- What to work on
From the data below, set down exactly the lines between the one holding "takie jak zachowanie" and the one holding "수사·조사 종료 시까지", inclusive, and no others.

Extracted page text data:
____
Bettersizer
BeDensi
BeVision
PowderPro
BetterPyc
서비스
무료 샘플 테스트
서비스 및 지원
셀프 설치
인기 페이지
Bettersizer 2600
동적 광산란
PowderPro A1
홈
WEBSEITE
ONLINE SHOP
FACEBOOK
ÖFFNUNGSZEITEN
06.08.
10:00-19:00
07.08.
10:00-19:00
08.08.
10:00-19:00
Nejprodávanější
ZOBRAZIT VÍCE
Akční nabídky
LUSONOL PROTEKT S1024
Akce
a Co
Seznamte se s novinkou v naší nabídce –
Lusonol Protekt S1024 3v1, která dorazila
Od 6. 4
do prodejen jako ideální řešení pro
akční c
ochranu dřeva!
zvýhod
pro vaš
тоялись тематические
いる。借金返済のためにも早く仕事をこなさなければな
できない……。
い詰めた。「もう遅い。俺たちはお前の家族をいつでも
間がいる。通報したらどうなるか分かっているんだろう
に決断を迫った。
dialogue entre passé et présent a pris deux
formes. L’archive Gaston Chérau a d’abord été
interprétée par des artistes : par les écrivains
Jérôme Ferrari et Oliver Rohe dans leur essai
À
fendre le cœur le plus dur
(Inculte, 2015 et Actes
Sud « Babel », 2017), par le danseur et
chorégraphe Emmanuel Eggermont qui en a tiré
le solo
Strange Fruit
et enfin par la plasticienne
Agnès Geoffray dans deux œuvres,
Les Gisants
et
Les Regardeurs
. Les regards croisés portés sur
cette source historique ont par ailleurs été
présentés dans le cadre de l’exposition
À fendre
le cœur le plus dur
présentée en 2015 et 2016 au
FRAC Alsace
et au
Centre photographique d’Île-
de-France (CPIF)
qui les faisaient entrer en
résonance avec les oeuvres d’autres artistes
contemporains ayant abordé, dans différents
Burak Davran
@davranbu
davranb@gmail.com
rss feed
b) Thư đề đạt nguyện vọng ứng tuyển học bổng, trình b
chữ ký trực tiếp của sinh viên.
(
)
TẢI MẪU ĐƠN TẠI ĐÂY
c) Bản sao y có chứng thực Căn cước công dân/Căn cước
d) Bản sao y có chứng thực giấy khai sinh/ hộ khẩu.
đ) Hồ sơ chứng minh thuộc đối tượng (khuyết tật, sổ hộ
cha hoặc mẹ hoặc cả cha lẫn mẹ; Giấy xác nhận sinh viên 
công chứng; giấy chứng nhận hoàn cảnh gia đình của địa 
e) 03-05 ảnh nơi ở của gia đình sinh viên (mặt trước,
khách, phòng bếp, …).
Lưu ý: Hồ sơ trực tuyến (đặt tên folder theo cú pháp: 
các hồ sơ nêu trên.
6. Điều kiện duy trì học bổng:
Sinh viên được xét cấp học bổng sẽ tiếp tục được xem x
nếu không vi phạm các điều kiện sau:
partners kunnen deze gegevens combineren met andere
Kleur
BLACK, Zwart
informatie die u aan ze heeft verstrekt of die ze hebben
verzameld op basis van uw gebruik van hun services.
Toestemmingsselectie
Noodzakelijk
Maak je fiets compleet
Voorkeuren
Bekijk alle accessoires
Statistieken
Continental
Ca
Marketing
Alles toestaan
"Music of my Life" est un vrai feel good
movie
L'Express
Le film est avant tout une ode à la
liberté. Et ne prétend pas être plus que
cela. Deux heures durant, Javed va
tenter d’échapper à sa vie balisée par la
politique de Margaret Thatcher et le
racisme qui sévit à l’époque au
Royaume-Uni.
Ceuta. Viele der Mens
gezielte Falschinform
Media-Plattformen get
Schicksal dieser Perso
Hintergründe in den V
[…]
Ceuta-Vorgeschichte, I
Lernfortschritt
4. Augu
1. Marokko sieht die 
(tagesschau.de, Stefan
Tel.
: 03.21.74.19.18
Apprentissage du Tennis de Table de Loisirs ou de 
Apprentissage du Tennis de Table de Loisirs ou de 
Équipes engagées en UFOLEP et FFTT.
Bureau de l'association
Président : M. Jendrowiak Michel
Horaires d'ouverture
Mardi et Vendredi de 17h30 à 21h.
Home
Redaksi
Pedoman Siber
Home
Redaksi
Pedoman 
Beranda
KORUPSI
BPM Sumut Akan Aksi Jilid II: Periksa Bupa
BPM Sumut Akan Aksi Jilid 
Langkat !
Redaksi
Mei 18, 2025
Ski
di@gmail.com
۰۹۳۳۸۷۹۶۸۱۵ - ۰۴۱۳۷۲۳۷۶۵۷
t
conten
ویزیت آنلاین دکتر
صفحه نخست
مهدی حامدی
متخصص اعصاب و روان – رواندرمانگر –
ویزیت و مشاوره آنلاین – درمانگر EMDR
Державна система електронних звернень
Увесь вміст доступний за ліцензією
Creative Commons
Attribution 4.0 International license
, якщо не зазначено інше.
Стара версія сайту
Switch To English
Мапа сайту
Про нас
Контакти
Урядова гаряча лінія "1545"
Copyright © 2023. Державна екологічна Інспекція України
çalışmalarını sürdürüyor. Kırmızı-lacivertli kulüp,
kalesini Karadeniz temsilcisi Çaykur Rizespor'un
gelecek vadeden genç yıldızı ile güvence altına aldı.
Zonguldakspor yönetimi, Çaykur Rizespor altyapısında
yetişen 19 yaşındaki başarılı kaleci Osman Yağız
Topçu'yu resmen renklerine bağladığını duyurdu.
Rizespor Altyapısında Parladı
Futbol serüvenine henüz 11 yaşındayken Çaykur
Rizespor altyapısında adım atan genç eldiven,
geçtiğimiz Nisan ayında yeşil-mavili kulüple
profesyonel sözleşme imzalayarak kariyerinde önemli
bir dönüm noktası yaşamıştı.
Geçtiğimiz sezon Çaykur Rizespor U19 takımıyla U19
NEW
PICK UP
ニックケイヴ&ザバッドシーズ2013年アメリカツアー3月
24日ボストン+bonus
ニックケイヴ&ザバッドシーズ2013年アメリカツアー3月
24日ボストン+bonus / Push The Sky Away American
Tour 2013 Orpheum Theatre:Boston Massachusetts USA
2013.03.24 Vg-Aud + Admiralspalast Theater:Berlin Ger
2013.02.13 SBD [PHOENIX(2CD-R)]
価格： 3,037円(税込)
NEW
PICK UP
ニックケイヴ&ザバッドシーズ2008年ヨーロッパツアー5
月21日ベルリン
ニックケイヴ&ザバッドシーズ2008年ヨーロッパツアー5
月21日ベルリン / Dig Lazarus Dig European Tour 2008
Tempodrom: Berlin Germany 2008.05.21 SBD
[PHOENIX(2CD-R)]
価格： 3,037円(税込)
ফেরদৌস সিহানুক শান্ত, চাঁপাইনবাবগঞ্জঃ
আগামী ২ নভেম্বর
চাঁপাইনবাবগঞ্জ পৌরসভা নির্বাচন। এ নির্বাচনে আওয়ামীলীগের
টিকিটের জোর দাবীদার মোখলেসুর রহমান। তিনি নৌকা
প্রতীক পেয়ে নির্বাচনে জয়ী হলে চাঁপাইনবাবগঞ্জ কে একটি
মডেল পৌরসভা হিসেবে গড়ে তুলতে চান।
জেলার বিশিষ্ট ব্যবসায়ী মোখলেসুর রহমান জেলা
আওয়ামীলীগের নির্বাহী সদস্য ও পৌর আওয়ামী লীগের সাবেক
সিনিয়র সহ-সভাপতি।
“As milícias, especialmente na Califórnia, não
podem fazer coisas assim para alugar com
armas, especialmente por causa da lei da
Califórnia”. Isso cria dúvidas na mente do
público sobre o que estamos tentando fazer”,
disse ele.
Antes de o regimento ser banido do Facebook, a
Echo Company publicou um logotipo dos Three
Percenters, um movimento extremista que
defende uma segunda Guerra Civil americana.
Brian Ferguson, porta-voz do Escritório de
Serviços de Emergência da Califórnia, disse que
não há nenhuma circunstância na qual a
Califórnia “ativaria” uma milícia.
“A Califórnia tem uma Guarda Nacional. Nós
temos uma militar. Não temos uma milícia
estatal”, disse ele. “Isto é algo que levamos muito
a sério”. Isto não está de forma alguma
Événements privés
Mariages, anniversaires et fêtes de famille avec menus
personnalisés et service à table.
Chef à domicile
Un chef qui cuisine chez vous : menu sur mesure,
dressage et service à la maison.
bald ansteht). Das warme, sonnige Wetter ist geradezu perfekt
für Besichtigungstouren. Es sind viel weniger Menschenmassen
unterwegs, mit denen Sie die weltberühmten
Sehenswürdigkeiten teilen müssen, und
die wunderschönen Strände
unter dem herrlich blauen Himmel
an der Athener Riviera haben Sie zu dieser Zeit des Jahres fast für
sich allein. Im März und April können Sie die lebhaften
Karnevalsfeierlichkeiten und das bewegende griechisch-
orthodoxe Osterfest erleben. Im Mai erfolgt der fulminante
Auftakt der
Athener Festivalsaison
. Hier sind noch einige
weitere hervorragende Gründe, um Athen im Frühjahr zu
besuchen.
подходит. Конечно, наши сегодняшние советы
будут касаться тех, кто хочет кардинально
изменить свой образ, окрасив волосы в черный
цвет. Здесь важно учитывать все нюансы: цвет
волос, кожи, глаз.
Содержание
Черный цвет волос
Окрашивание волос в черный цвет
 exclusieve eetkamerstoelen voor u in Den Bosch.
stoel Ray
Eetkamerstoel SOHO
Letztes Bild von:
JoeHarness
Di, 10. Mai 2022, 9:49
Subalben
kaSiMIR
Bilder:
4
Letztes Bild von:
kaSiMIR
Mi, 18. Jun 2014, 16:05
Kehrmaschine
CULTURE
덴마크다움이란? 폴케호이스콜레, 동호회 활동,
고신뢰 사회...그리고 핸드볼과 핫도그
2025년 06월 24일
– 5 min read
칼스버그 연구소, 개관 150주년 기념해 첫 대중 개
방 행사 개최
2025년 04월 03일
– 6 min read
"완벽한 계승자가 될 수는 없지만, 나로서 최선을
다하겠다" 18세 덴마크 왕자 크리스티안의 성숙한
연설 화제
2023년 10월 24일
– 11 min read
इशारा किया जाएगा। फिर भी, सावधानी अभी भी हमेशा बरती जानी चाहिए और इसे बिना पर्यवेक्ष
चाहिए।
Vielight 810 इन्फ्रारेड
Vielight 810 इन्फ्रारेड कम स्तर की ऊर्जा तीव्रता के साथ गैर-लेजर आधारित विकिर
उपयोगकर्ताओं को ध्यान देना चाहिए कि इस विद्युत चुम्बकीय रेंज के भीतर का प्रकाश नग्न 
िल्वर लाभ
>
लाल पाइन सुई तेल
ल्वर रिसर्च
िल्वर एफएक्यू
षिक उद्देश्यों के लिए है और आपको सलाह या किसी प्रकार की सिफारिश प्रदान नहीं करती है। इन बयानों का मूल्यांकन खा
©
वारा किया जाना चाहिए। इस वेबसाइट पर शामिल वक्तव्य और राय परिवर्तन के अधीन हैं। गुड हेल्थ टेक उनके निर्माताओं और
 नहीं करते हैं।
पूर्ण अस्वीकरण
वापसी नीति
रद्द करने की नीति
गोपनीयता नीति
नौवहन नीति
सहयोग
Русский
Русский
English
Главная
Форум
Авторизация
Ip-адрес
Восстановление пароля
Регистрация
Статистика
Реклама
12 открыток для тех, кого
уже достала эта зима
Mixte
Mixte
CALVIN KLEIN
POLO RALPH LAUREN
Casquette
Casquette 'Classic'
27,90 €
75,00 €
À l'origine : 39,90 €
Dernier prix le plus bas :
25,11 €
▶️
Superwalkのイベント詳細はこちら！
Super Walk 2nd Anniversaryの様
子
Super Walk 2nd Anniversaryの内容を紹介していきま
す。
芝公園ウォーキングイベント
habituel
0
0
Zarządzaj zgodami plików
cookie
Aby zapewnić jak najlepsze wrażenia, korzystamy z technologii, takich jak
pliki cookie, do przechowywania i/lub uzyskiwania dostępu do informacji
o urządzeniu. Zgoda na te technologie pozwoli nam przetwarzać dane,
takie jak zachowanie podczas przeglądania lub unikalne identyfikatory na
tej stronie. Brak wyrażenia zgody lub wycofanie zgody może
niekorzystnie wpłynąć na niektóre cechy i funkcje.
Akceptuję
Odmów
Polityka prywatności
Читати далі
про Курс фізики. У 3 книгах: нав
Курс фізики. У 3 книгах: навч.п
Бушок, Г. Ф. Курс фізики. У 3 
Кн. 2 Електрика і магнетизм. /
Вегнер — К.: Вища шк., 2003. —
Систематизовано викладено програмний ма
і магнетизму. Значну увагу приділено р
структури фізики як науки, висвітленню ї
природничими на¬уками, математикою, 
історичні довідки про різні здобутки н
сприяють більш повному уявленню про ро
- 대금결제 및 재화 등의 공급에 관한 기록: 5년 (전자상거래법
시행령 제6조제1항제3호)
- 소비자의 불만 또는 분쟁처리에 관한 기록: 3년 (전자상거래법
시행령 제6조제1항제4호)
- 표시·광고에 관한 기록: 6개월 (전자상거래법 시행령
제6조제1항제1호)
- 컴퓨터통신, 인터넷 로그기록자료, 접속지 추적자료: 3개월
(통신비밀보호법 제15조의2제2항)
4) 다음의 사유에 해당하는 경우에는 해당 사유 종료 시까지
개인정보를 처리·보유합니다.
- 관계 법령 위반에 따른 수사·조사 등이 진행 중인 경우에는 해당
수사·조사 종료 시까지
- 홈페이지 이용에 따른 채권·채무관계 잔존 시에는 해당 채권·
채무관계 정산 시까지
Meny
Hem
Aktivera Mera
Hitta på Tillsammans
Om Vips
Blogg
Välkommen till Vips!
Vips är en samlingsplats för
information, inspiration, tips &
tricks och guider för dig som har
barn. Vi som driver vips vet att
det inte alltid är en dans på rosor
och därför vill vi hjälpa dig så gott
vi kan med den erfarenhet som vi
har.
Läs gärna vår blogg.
____
- Written answer
takie jak zachowanie podczas przeglądania lub unikalne identyfikatory na
tej stronie. Brak wyrażenia zgody lub wycofanie zgody może
niekorzystnie wpłynąć na niektóre cechy i funkcje.
Akceptuję
Odmów
Polityka prywatności
Читати далі
про Курс фізики. У 3 книгах: нав
Курс фізики. У 3 книгах: навч.п
Бушок, Г. Ф. Курс фізики. У 3 
Кн. 2 Електрика і магнетизм. /
Вегнер — К.: Вища шк., 2003. —
Систематизовано викладено програмний ма
і магнетизму. Значну увагу приділено р
структури фізики як науки, висвітленню ї
природничими на¬уками, математикою, 
історичні довідки про різні здобутки н
сприяють більш повному уявленню про ро
- 대금결제 및 재화 등의 공급에 관한 기록: 5년 (전자상거래법
시행령 제6조제1항제3호)
- 소비자의 불만 또는 분쟁처리에 관한 기록: 3년 (전자상거래법
시행령 제6조제1항제4호)
- 표시·광고에 관한 기록: 6개월 (전자상거래법 시행령
제6조제1항제1호)
- 컴퓨터통신, 인터넷 로그기록자료, 접속지 추적자료: 3개월
(통신비밀보호법 제15조의2제2항)
4) 다음의 사유에 해당하는 경우에는 해당 사유 종료 시까지
개인정보를 처리·보유합니다.
- 관계 법령 위반에 따른 수사·조사 등이 진행 중인 경우에는 해당
수사·조사 종료 시까지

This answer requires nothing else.